L'engagement au service de l'État et la droiture morale sont des valeurs importantes pour faire carrière dans la police nationale. Le sens du travail en équipe est également indispensable pour mener à bien toutes les missions.

Sang-froid et diplomatie

Un certain courage et une très bonne condition physique s'imposent aux gardiens de la paix. Qu'ils surveillent, contrôlent ou procèdent à des arrestations, il doivent faire preuve de sang-froid et de diplomatie. Il faut savoir exercer son autorité pour faire respecter les règles et les interdits. Pour cela, il est important d'être stable, de résister à la provocation, au stress, de garder son calme en toutes circonstances.... Et posséder de bonnes capacités d'adaptation face à des personnes et des situations toujours différentes.

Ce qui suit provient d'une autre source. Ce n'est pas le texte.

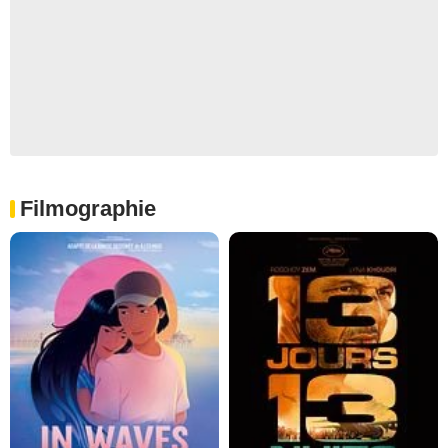
Filmographie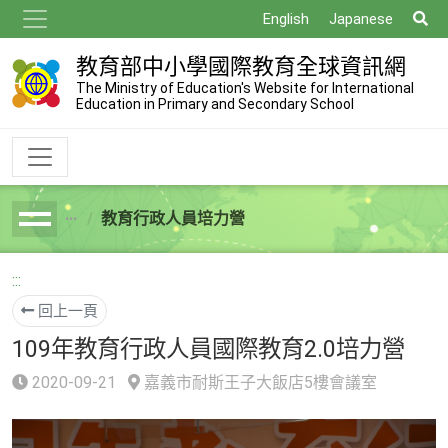
跳
搜
English
Japanese
到
尋
主
教育部中小學國際教育全球資訊網
要
The Ministry of Education's Website for International
Education in Primary and Secondary School
內
容
教育行政人員培力營
breadcrumb
:::
回上一頁
109年教育行政人員國際教育2.0培力營
2020-09-21
嘉義市耐斯王子大飯店5樓會議室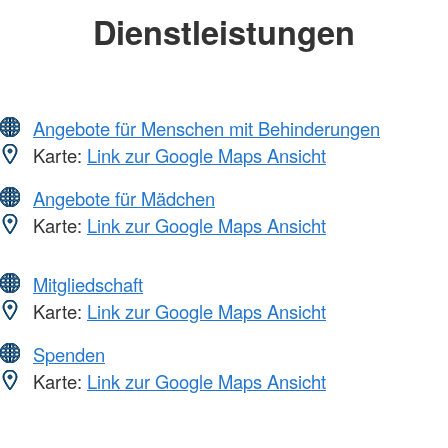
Dienstleistungen
Angebote für Menschen mit Behinderungen
Karte:
Link zur Google Maps Ansicht
Angebote für Mädchen
Karte:
Link zur Google Maps Ansicht
Mitgliedschaft
Karte:
Link zur Google Maps Ansicht
Spenden
Karte:
Link zur Google Maps Ansicht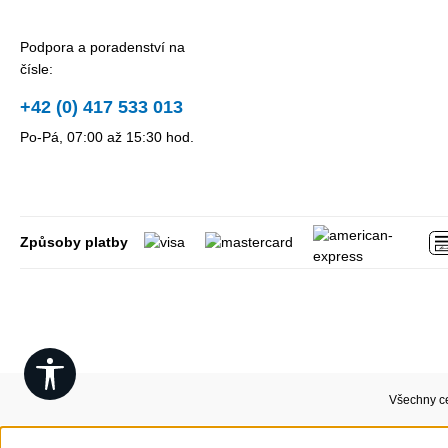
Podpora a poradenství na
čísle:
+42 (0) 417 533 013
Po-Pá, 07:00 až 15:30 hod.
Způsoby platby
Show toolbar
Všechny c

Pour devenir gardien ou gardienne de la paix, il faut réussir un concours accessible avec le bac. S'en suit une formation initiale (12 mois) dispensée au sein d'un établissement de formation de la police nationale et complétée par un stage d'application (12 mois). Après titularisation, le gardien ou la gardienne de la paix s'engage à servir l'État pour une durée minimale de 5 ans (en affectation nationale) ou de 8 ans (en affectation en Ile-de-France). À noter : sans diplôme, il est possible de débuter comme adjoint ou adjointe de sécurité ou bien cadet ou cadette de la République. La formation initiale (12 semaines pour les adjoints, 12 mois pour les cadets) s'effectue au sein d'un établissement de formation de la police nationale. À l'issue de cette formation, adjoints de sécurité et cadets de la République peuvent passer un concours spécifique de gardien de la paix.

Niveau bac

Concours de gardien de la paix

Exemple de formations requises

Salaire

Salaire du débutant

A partir de 1816 euros brut par mois, hors primes

Intégrer le marché du travail

Le gros bataillon de la police

Sur les 150 000 femmes et hommes composant la police nationale, les 2/3 sont gardiens de la paix, loin devant les officiers et les commissaires. Leur recrutement s'effectue par le biais d'un concours ouvert par le ministère de l'Intérieur en fonction des besoins.

Évolution de carrière

Avec de l'ancienneté, le gardien ou la gardienne de la paix peut exercer de nouvelles responsabilités et évoluer vers un rôle d'encadrement. Au bout de 4 ans de service, il ou elle peut ainsi accéder au grade de brigadier, puis brigadier-major de police. Toujours après 4 ans d'ancienneté faisant suite à la titularisation, le gardien ou la gardienne de la paix peut aussi passer les concours internes d'officier et de commissaire de police.

Se spécialiser

Il est possible d'intégrer une unité spécialisée : de motards, de maîtres-chiens, de sauveteurs en montagne, de métiers du renseignement... En fonction de ses compétences, le gardien ou la gardienne de la paix peut aussi occuper un emploi technique dans la police (armuriers, chargés du relevé des traces et indices...). Certains sont membres d'unités d'intervention telles que le Raid (recherche assistance, intervention, dissuasion) ou la BRI (brigade de recherche et d'intervention).